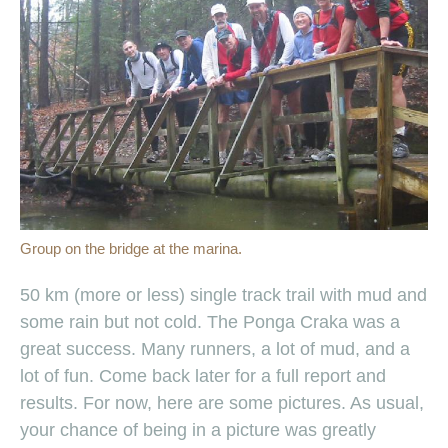
Group on the bridge at the marina.
50 km (more or less) single track trail with mud and
some rain but not cold. The Ponga Craka was a
great success. Many runners, a lot of mud, and a
lot of fun. Come back later for a full report and
results. For now, here are some pictures. As usual,
your chance of being in a picture was greatly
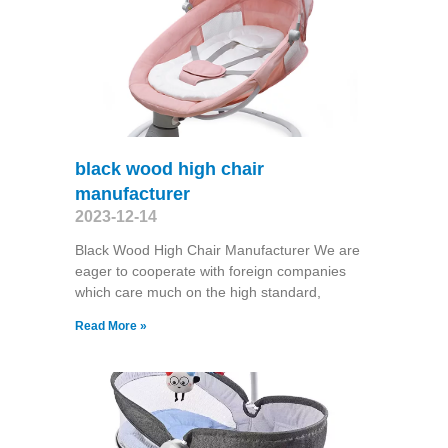
black wood high chair
manufacturer
2023-12-14
Black Wood High Chair Manufacturer We are
eager to cooperate with foreign companies
which care much on the high standard,
Read More »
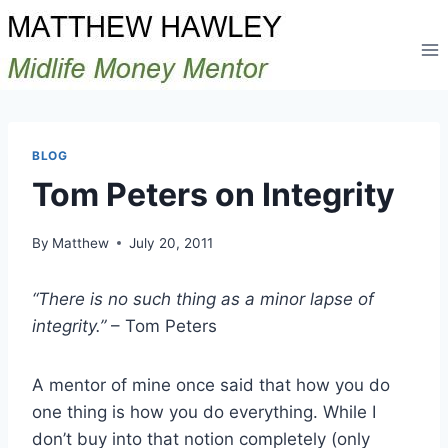
Skip
to
content
BLOG
Tom Peters on Integrity
By
Matthew
July 20, 2011
“There is no such thing as a minor lapse of
integrity.”
– Tom Peters
A mentor of mine once said that how you do
one thing is how you do everything. While I
don’t buy into that notion completely (only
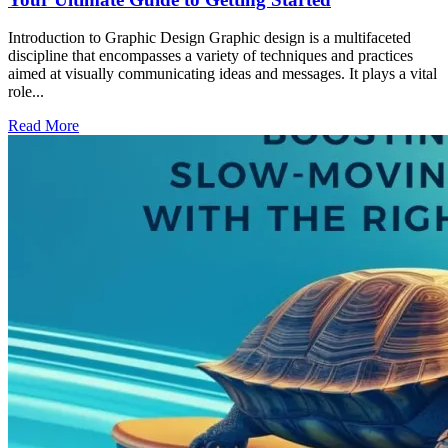
Introduction to Graphic Design Graphic design is a multifaceted
discipline that encompasses a variety of techniques and practices
aimed at visually communicating ideas and messages. It plays a vital
role...
Read More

--- Task description ---
Respond with the exact lines above running from the one containing "lot of fun." to the one containing "one thing is how you do everything. While I", both ends kept and no pictures included.

--- Expected output ---
lot of fun. Come back later for a full report and
results. For now, here are some pictures. As usual,
your chance of being in a picture was greatly
black wood high chair
manufacturer
2023-12-14
Black Wood High Chair Manufacturer We are
eager to cooperate with foreign companies
which care much on the high standard,
Read More »
Skip
to
content
BLOG
Tom Peters on Integrity
By
Matthew
July 20, 2011
“There is no such thing as a minor lapse of
integrity.”
– Tom Peters
A mentor of mine once said that how you do
one thing is how you do everything. While I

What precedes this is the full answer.